Enter Mickey Joseph, and the mindset is changing. Nebraska is playing hard. Believing again. This is a team with many deficiencies, but at least it’s competing. Effort is there. Attitudes are changing for the better. Joseph is clearly making a difference.
AD Trev Alberts will be viewing the final 5 games with an eye glass. Joseph has put himself in the conversation to be the next coach. However, a strong finish is a must. Nebraska must get to 6 wins and continue to build positive momentum. Anything less, and it’s almost a certain Alberts goes outside for his hire.
Final grade: C
The Huskers certainly have an opportunity raise their GPA. A strong finish will do the trick. Nebraska’s effort is trending in the right direction. Whether it leads to more wins, we’ll have to see.
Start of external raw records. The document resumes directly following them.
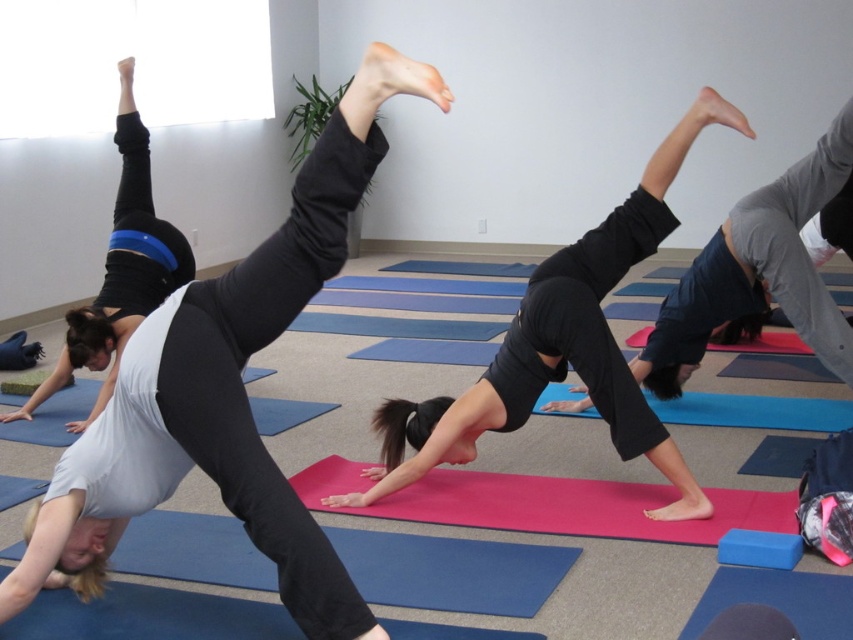 You are a photographer trying to capture a closeup of the black matte yoga pants at center and the pink rubber yoga mat at center. Since the pants are above the mat, will you need to adjust your camera angle upwards or downwards to focus on both?

The black matte yoga pants at center is located above the pink rubber yoga mat at center, so you will need to adjust your camera angle upwards to focus on the black matte yoga pants at center and downwards to focus on the pink rubber yoga mat at center.

You are a photographer trying to capture the yoga session. You want to ensure that the point of interest, which is the matte black leggings at upper center, is centered in your photo. Given that the point of interest is located at coordinates point (224, 390), can you confirm if this point is already centered in the frame?

The point of interest, matte black leggings at upper center, is located at coordinates point (224, 390). To determine if it is centered, the photographer should check if these coordinates align with the frame center. If the frame center is at approximately 0.5, 0.5, then the point is slightly to the right and above the center, so adjustments may be needed.

You are a photographer taking a photo of the yoga class. You notice two sets of matte black leggings at upper center and matte black leggings at center. Which set of leggings appears larger in the photo?

The matte black leggings at upper center appears larger in the photo because it is bigger than the matte black leggings at center. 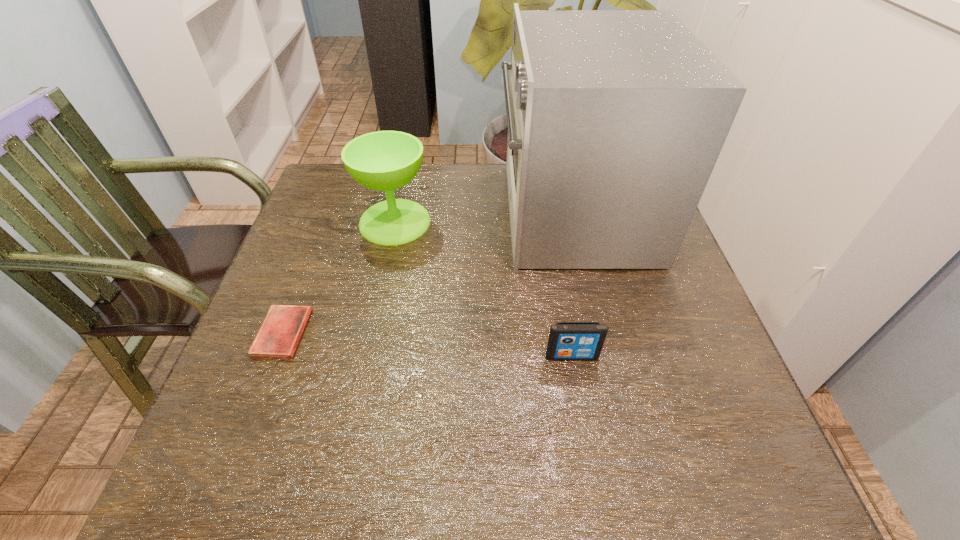 At what (x,y) coordinates should I click in order to perform the action: click on free space located on the front screen of the iPod. Please return your answer as a coordinate pair (x, y). The height and width of the screenshot is (540, 960). Looking at the image, I should click on (578, 395).

I want to click on vacant space situated 0.190m on the front of the leftmost object, so click(x=233, y=461).

Where is `toaster oven at the far edge`? The image size is (960, 540). toaster oven at the far edge is located at coordinates (616, 118).

Locate an element on the screen. The image size is (960, 540). wineglass situated at the far edge is located at coordinates (385, 161).

Identify the location of wineglass that is at the left edge. 385,161.

Locate an element on the screen. diary located in the left edge section of the desktop is located at coordinates (280, 332).

You are a GUI agent. You are given a task and a screenshot of the screen. Output one action in this format:
    pyautogui.click(x=<x>, y=<y>)
    Task: Click on the object located in the right edge section of the desktop
    The image size is (960, 540).
    Given the screenshot: What is the action you would take?
    pyautogui.click(x=616, y=118)

Image resolution: width=960 pixels, height=540 pixels. Find the location of `object at the far left corner`. object at the far left corner is located at coordinates (385, 161).

Find the location of a particular element. The image size is (960, 540). object that is at the far right corner is located at coordinates (616, 118).

Where is `free region at the far edge of the desktop`? free region at the far edge of the desktop is located at coordinates (483, 174). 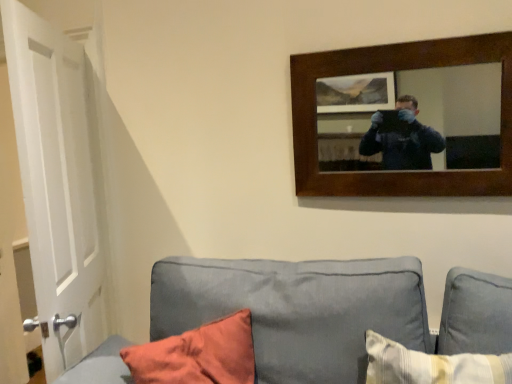 Find the location of a particular element. The height and width of the screenshot is (384, 512). gray fabric couch at lower center is located at coordinates (330, 311).

Describe the element at coordinates (330, 311) in the screenshot. I see `gray fabric couch at lower center` at that location.

This screenshot has width=512, height=384. I want to click on wooden-framed mirror at upper right, so click(413, 122).

At what (x,y) coordinates should I click in order to perform the action: click on mirror located behind the white matte door at left. Please return your answer as a coordinate pair (x, y). Image resolution: width=512 pixels, height=384 pixels. Looking at the image, I should click on (413, 122).

From the image's perspective, would you say wooden-framed mirror at upper right is shown under white matte door at left?

Incorrect, from the image's perspective, wooden-framed mirror at upper right is higher than white matte door at left.

Can white matte door at left be found inside wooden-framed mirror at upper right?

Definitely not — white matte door at left is not inside wooden-framed mirror at upper right.

Identify the location of mirror that appears above the gray fabric couch at lower center (from a real-world perspective). (413, 122).

Would you say gray fabric couch at lower center contains wooden-framed mirror at upper right?

No, wooden-framed mirror at upper right is not surrounded by gray fabric couch at lower center.

Is gray fabric couch at lower center positioned with its back to wooden-framed mirror at upper right?

gray fabric couch at lower center does not have its back to wooden-framed mirror at upper right.

Is the depth of gray fabric couch at lower center less than that of wooden-framed mirror at upper right?

Yes, it is in front of wooden-framed mirror at upper right.

From a real-world perspective, is gray fabric couch at lower center below white matte door at left?

→ Correct, in the physical world, gray fabric couch at lower center is lower than white matte door at left.

Is gray fabric couch at lower center positioned far away from white matte door at left?

No, gray fabric couch at lower center is not far from white matte door at left.

Is point (347, 106) closer or farther from the camera than point (366, 290)?

Point (347, 106) is positioned farther from the camera compared to point (366, 290).

How different are the orientations of wooden-framed mirror at upper right and gray fabric couch at lower center in degrees?

1.56 degrees separate the facing orientations of wooden-framed mirror at upper right and gray fabric couch at lower center.

In the scene shown: Is gray fabric couch at lower center completely or partially inside wooden-framed mirror at upper right?

No, wooden-framed mirror at upper right does not contain gray fabric couch at lower center.

From the image's perspective, is wooden-framed mirror at upper right located beneath gray fabric couch at lower center?

Incorrect, from the image's perspective, wooden-framed mirror at upper right is higher than gray fabric couch at lower center.

What are the coordinates of `door to the left of wooden-framed mirror at upper right` in the screenshot? It's located at (56, 185).

Does white matte door at left have a lesser height compared to wooden-framed mirror at upper right?

No.

Does point (82, 128) come in front of point (365, 109)?

No.

Could you tell me if white matte door at left is facing wooden-framed mirror at upper right?

No, white matte door at left is not facing towards wooden-framed mirror at upper right.

Is white matte door at left taller than gray fabric couch at lower center?

Yes, white matte door at left is taller than gray fabric couch at lower center.

Between white matte door at left and gray fabric couch at lower center, which one is positioned in front?

gray fabric couch at lower center is more forward.

From a real-world perspective, does white matte door at left stand above gray fabric couch at lower center?

Indeed, from a real-world perspective, white matte door at left stands above gray fabric couch at lower center.

Are white matte door at left and gray fabric couch at lower center making contact?

No, white matte door at left is not next to gray fabric couch at lower center.

Where is `door below the wooden-framed mirror at upper right (from the image's perspective)`? The height and width of the screenshot is (384, 512). door below the wooden-framed mirror at upper right (from the image's perspective) is located at coordinates (56, 185).

This screenshot has width=512, height=384. There is a gray fabric couch at lower center. Find the location of `mirror above it (from a real-world perspective)`. mirror above it (from a real-world perspective) is located at coordinates (413, 122).

Considering their positions, is white matte door at left positioned further to wooden-framed mirror at upper right than gray fabric couch at lower center?

Among the two, white matte door at left is located further to wooden-framed mirror at upper right.

Estimate the real-world distances between objects in this image. Which object is closer to white matte door at left, wooden-framed mirror at upper right or gray fabric couch at lower center?

Based on the image, gray fabric couch at lower center appears to be nearer to white matte door at left.

Considering their positions, is white matte door at left positioned further to gray fabric couch at lower center than wooden-framed mirror at upper right?

Among the two, white matte door at left is located further to gray fabric couch at lower center.

When comparing their distances from wooden-framed mirror at upper right, does gray fabric couch at lower center or white matte door at left seem further?

white matte door at left is further to wooden-framed mirror at upper right.

Based on their spatial positions, is gray fabric couch at lower center or wooden-framed mirror at upper right closer to white matte door at left?

Among the two, gray fabric couch at lower center is located nearer to white matte door at left.

Looking at the image, which one is located closer to gray fabric couch at lower center, wooden-framed mirror at upper right or white matte door at left?

wooden-framed mirror at upper right is closer to gray fabric couch at lower center.

The height and width of the screenshot is (384, 512). I want to click on studio couch between white matte door at left and wooden-framed mirror at upper right from left to right, so click(x=330, y=311). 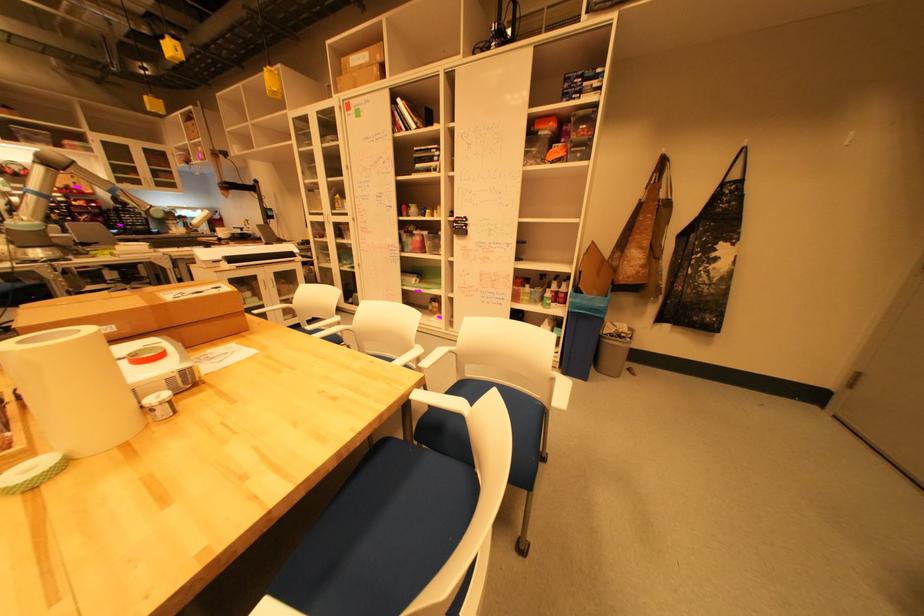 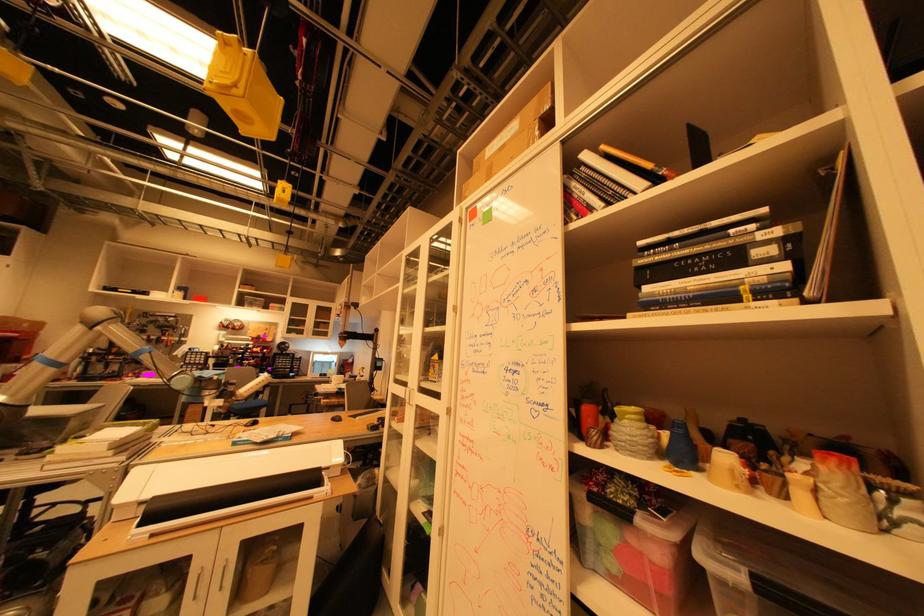 Locate, in the second image, the point that corresponds to (x=411, y=102) in the first image.

(598, 156) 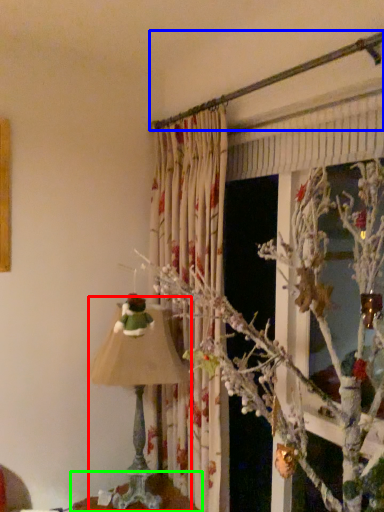 Question: Estimate the real-world distances between objects in this image. Which object is farther from lamp (highlighted by a red box), branch (highlighted by a blue box) or furniture (highlighted by a green box)?

Choices:
 (A) branch
 (B) furniture

Answer: (A) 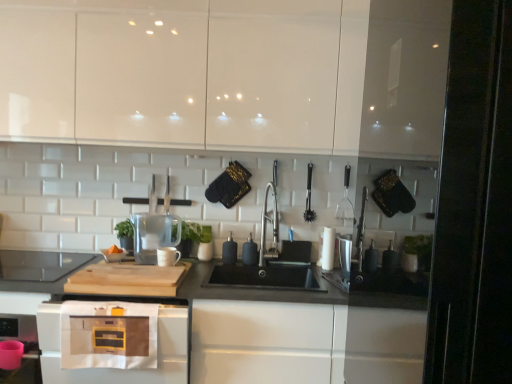 Question: Considering the relative sizes of natural wood cutting board at center and transparent glass pitcher at center, which is the 1th appliance from left to right, in the image provided, is natural wood cutting board at center wider than transparent glass pitcher at center, which is the 1th appliance from left to right,?

Choices:
 (A) yes
 (B) no

Answer: (A)

Question: Considering the relative sizes of natural wood cutting board at center and transparent glass pitcher at center, which is the 1th appliance from left to right, in the image provided, is natural wood cutting board at center taller than transparent glass pitcher at center, which is the 1th appliance from left to right,?

Choices:
 (A) no
 (B) yes

Answer: (A)

Question: Considering the relative sizes of natural wood cutting board at center and transparent glass pitcher at center, the sixth appliance when ordered from right to left, in the image provided, is natural wood cutting board at center smaller than transparent glass pitcher at center, the sixth appliance when ordered from right to left,?

Choices:
 (A) yes
 (B) no

Answer: (B)

Question: From the image's perspective, does natural wood cutting board at center appear higher than transparent glass pitcher at center, the sixth appliance when ordered from right to left?

Choices:
 (A) no
 (B) yes

Answer: (A)

Question: From a real-world perspective, is natural wood cutting board at center physically above transparent glass pitcher at center, which is the 1th appliance from left to right?

Choices:
 (A) yes
 (B) no

Answer: (B)

Question: From the image's perspective, is satin nickel faucet at center positioned above or below natural wood cutting board at center?

Choices:
 (A) above
 (B) below

Answer: (A)

Question: Considering the relative positions of satin nickel faucet at center and natural wood cutting board at center in the image provided, is satin nickel faucet at center to the left or to the right of natural wood cutting board at center?

Choices:
 (A) left
 (B) right

Answer: (B)

Question: Is satin nickel faucet at center inside or outside of natural wood cutting board at center?

Choices:
 (A) outside
 (B) inside

Answer: (A)

Question: From a real-world perspective, is satin nickel faucet at center physically located above or below natural wood cutting board at center?

Choices:
 (A) below
 (B) above

Answer: (B)

Question: Is natural wood cutting board at center bigger or smaller than black matte countertop at center?

Choices:
 (A) small
 (B) big

Answer: (A)

Question: Choose the correct answer: Is natural wood cutting board at center inside black matte countertop at center or outside it?

Choices:
 (A) outside
 (B) inside

Answer: (B)

Question: From the image's perspective, is natural wood cutting board at center located above or below black matte countertop at center?

Choices:
 (A) above
 (B) below

Answer: (A)

Question: Is point (125, 269) closer or farther from the camera than point (360, 369)?

Choices:
 (A) farther
 (B) closer

Answer: (A)

Question: Would you say black rubber brush at center, acting as the 5th appliance starting from the left, is inside or outside black matte countertop at center?

Choices:
 (A) outside
 (B) inside

Answer: (A)

Question: From a real-world perspective, relative to black matte countertop at center, is black rubber brush at center, placed as the 2th appliance when sorted from right to left, vertically above or below?

Choices:
 (A) above
 (B) below

Answer: (A) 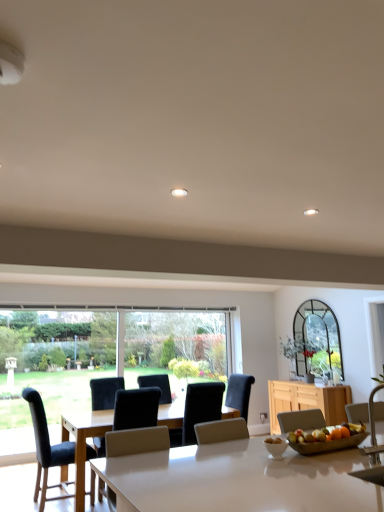 Question: Is white glossy table at center positioned before white glossy bowl at center?

Choices:
 (A) no
 (B) yes

Answer: (B)

Question: Is white glossy table at center to the right of white glossy bowl at center from the viewer's perspective?

Choices:
 (A) no
 (B) yes

Answer: (B)

Question: Is white glossy table at center not inside white glossy bowl at center?

Choices:
 (A) no
 (B) yes

Answer: (B)

Question: From the image's perspective, is white glossy table at center over white glossy bowl at center?

Choices:
 (A) yes
 (B) no

Answer: (B)

Question: Is white glossy table at center oriented away from white glossy bowl at center?

Choices:
 (A) yes
 (B) no

Answer: (B)

Question: Considering the positions of wooden cabinet at right and metallic silver chair at right, the fourth chair when ordered from left to right, in the image, is wooden cabinet at right wider or thinner than metallic silver chair at right, the fourth chair when ordered from left to right,?

Choices:
 (A) thin
 (B) wide

Answer: (B)

Question: Is wooden cabinet at right in front of or behind metallic silver chair at right, which appears as the 1th chair when viewed from the front, in the image?

Choices:
 (A) behind
 (B) front

Answer: (A)

Question: Based on their sizes in the image, would you say wooden cabinet at right is bigger or smaller than metallic silver chair at right, the fourth chair when ordered from left to right?

Choices:
 (A) small
 (B) big

Answer: (B)

Question: From the image's perspective, is wooden cabinet at right positioned above or below metallic silver chair at right, which is the first chair in right-to-left order?

Choices:
 (A) below
 (B) above

Answer: (A)

Question: From a real-world perspective, is white glossy bowl at center physically located above or below black leather chair at center, the 4th chair positioned from the front?

Choices:
 (A) below
 (B) above

Answer: (B)

Question: Is white glossy bowl at center taller or shorter than black leather chair at center, positioned as the 1th chair in back-to-front order?

Choices:
 (A) short
 (B) tall

Answer: (A)

Question: Visually, is white glossy bowl at center positioned to the left or to the right of black leather chair at center, which is counted as the 3th chair, starting from the left?

Choices:
 (A) left
 (B) right

Answer: (B)

Question: Is white glossy bowl at center wider or thinner than black leather chair at center, the second chair in the right-to-left sequence?

Choices:
 (A) thin
 (B) wide

Answer: (A)

Question: Visually, is metallic silver chair at right, which appears as the 1th chair when viewed from the front, positioned to the left or to the right of velvet black chair at center, which is counted as the 2th chair, starting from the front?

Choices:
 (A) left
 (B) right

Answer: (B)

Question: Considering their positions, is metallic silver chair at right, which appears as the 1th chair when viewed from the front, located in front of or behind velvet black chair at center, which is the 2th chair in left-to-right order?

Choices:
 (A) front
 (B) behind

Answer: (A) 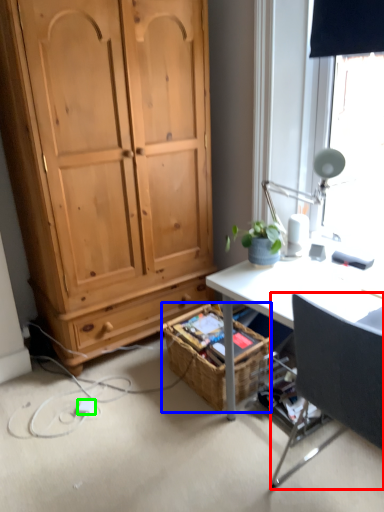 Question: Based on their relative distances, which object is nearer to chair (highlighted by a red box)? Choose from picnic basket (highlighted by a blue box) and power outlet (highlighted by a green box).

Choices:
 (A) picnic basket
 (B) power outlet

Answer: (A) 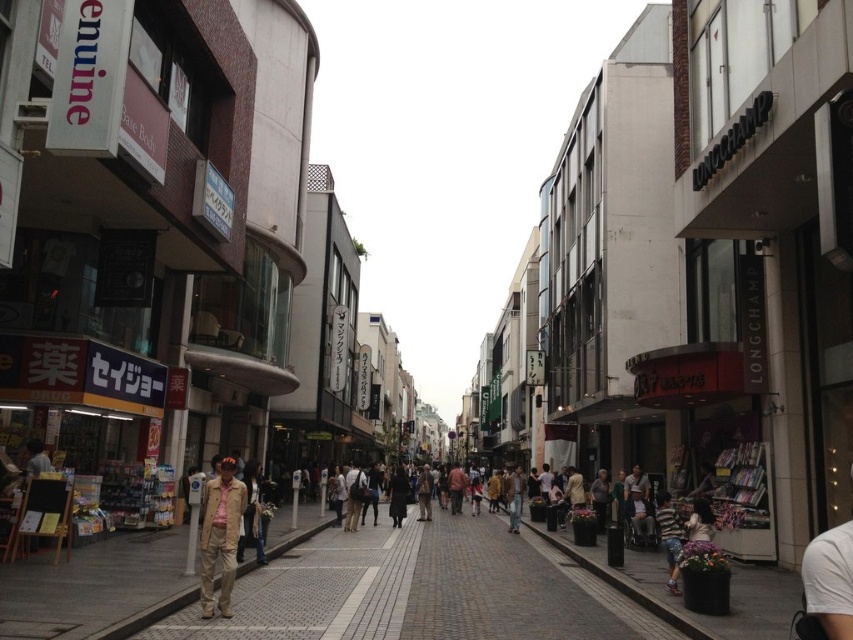 You are a delivery person carrying a package and need to walk from the brick pavement at center to the tan fabric jacket at lower left. Is the path between them wide enough for you to pass through comfortably?

The brick pavement at center might be wider than tan fabric jacket at lower left, but the description does not provide specific measurements. Therefore, it is uncertain if the path is wide enough for comfortable passage.

You are a delivery person standing on the brick pavement at center and need to pick up a package from the tan fabric jacket at lower left. Which direction should you move to reach it?

The brick pavement at center is to the right of the tan fabric jacket at lower left, so you should move to the left to reach it.

You are a delivery person who needs to place a large package on the ground in the urban street scene. The package is too big to carry and must be placed on the brick pavement at center or the tan fabric jacket at lower left. Which location can accommodate the package based on their sizes?

The brick pavement at center is larger in size than the tan fabric jacket at lower left, so the package should be placed on the brick pavement at center. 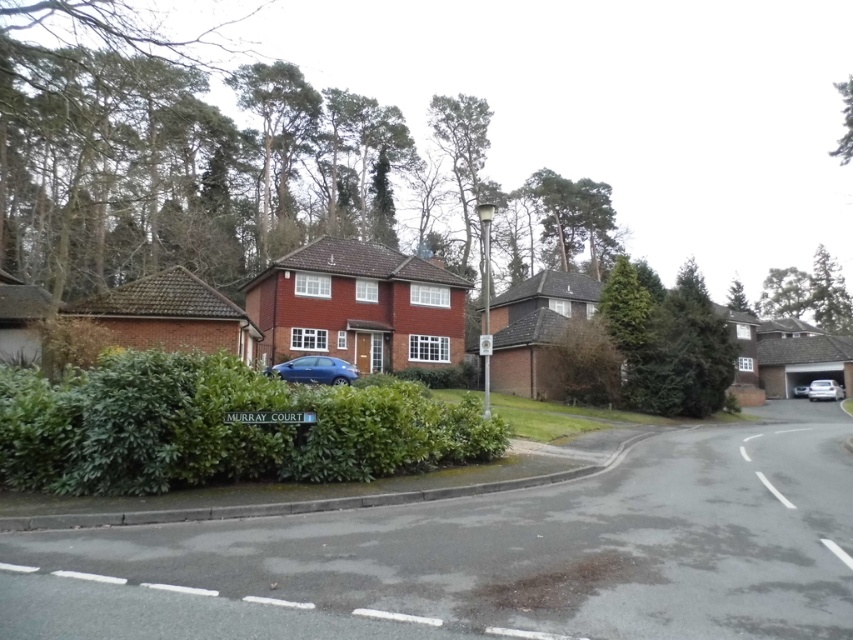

The bye week should rejuvenate the troops. Back-to-back home games against Illinois and Minnesota await. A road trip to Ann Arbor is daunting, but the final 2 against Wisconsin and Iowa look far less intimidating than they once did. Nebraska can, and NEEDS to, break through.
There’s plenty left to play for. Plenty of drama remains. Nebraska fans won’t jump ship; they never do. If Joseph can pull an upset or 2 along the way, all eyes will be on Alberts to see the direction he turns.